Anything crazier than usual happen? I woke up in a stairway with my cock out.
ok, im coming! i just found some lemon square in my bangs, washing that out..this shit is all over me! was i in a pie eating contest?
yes
did i win? did you like my outfit? or should i change, if you were horny would you bang me?
i havent thrown up in four monthes, im clearly not drinking enough
I'm currently trying to figure out how I woke up naked and handcuffed to my bed. Not real worried about class right now.
That's the first time you've ever said the L word without referring to drinking or partying.
I'm watching the red sox through my neighbors window from my bathroom. We're winning btw.
After she came with my hands around her neck, she sat there for a minute and gave me the scuba diving sign for a-ok.
all 3 of us brought blondes home last night. all 3 are passed out. we're gonna switch rooms and see how long until one of them notices.
I feel like I'm taking part in a surprise porno.

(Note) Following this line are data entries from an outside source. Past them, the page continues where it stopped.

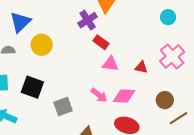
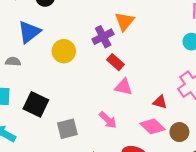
yellow circle: (42, 45) -> (64, 51), moved
red triangle: (141, 67) -> (160, 102), moved
pink diamond: (124, 96) -> (152, 126), moved, turned 35

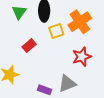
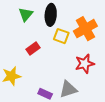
yellow square: (56, 31) -> (61, 36), turned 35

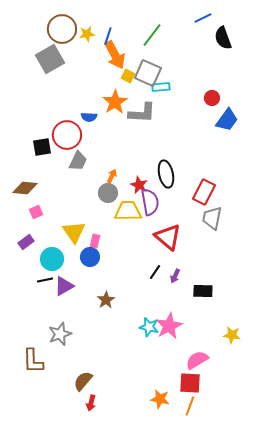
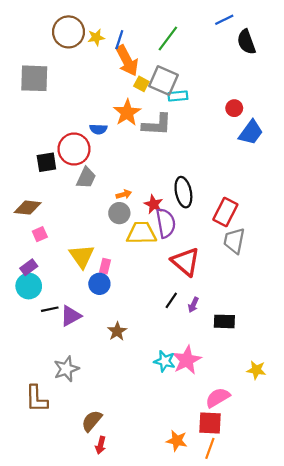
gray square: (50, 59) -> (34, 78), moved, turned 32
orange arrow: (112, 176) -> (124, 194), turned 48
cyan circle: (52, 259) -> (29, 286), moved

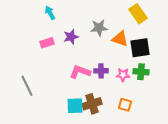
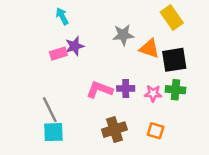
purple star: (71, 37) -> (75, 46), moved
gray line: (27, 86) -> (50, 110), moved
cyan square: (75, 106) -> (53, 132), moved

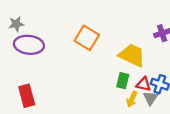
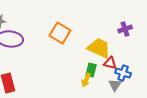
red triangle: (144, 84) -> (110, 63), moved
yellow arrow: (132, 99) -> (86, 80), moved

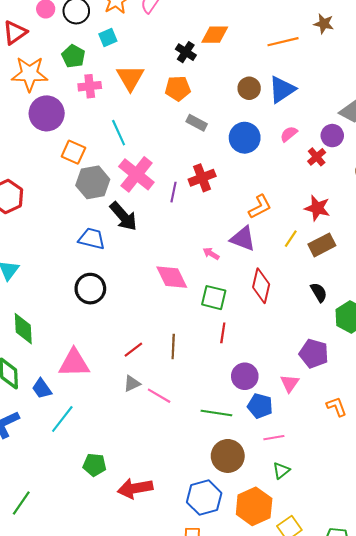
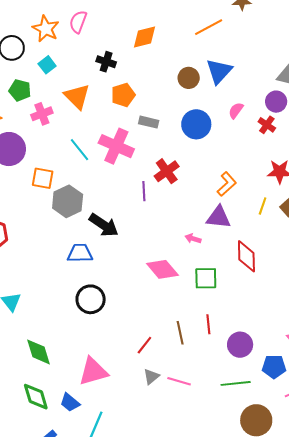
black cross: (186, 52) -> (106, 62), moved
pink cross: (136, 174) -> (116, 146), moved
red line: (223, 333) -> (208, 324), moved
purple circle: (245, 376) -> (240, 345), moved

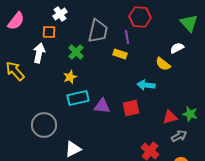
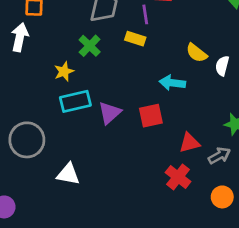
white semicircle: (177, 48) -> (222, 66), moved, turned -48
green cross: (76, 52) -> (90, 46), moved
purple triangle: (102, 106) -> (110, 113), turned -48
red triangle: (170, 117) -> (189, 143), moved
white triangle: (73, 149) -> (68, 174), turned 36

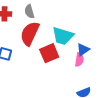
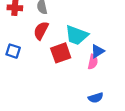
red semicircle: (30, 33) -> (41, 30), size x0.7

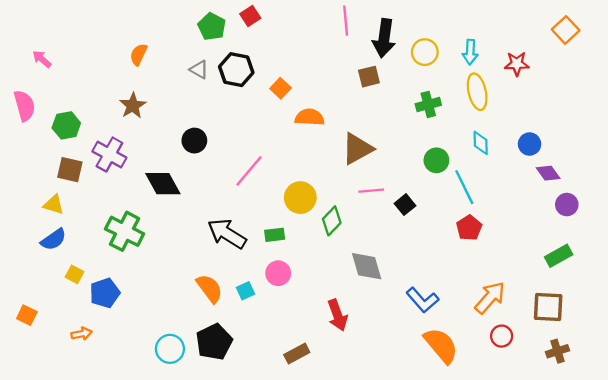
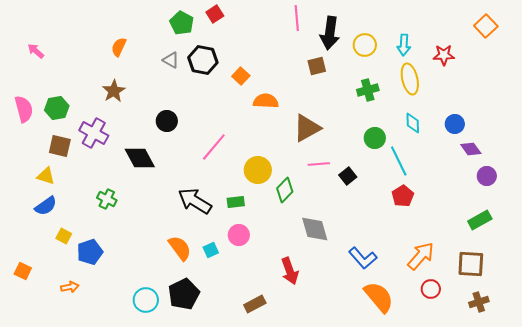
pink semicircle: (24, 106) -> (24, 109), moved
green cross: (125, 231) -> (107, 199), size x0.6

At least my hair looked good.
I fucked your brother... Hey, at least we know he is not gay... You're welcome.
I accidentally sent him a snapchat of my boobs and now we're going on a date tomorrow... Could be worse.
I thought my broken hand would put a damper on Halloween, but fake costume eyelashes and hydrocodone are kinda fun at the same time.
You have set the bar insurmountably high with apple pie and buttsex.
I'm so excited you texted me but I'm way to high to process it
I wasn't that drunk.
You were calling my cat 'Simba' and holding him up in the air.